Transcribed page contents
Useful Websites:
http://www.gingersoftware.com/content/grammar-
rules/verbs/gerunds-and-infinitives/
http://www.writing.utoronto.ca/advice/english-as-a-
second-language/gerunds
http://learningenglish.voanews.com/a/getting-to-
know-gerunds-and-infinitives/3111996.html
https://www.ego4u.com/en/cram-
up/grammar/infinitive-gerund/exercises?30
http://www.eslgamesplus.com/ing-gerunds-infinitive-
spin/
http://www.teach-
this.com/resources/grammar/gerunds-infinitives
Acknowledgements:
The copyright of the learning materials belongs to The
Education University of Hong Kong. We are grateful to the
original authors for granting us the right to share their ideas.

...

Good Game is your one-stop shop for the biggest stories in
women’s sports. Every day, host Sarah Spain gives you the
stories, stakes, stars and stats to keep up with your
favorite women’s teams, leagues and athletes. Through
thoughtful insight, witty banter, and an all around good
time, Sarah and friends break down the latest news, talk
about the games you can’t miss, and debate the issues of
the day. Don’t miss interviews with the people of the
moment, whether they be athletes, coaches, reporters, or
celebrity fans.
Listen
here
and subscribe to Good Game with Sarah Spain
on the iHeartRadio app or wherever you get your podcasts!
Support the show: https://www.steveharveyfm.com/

ACTIVITY
If a line in the records above holds the string "https", copy it.

RESULT
https://www.ego4u.com/en/cram-
Support the show: https://www.steveharveyfm.com/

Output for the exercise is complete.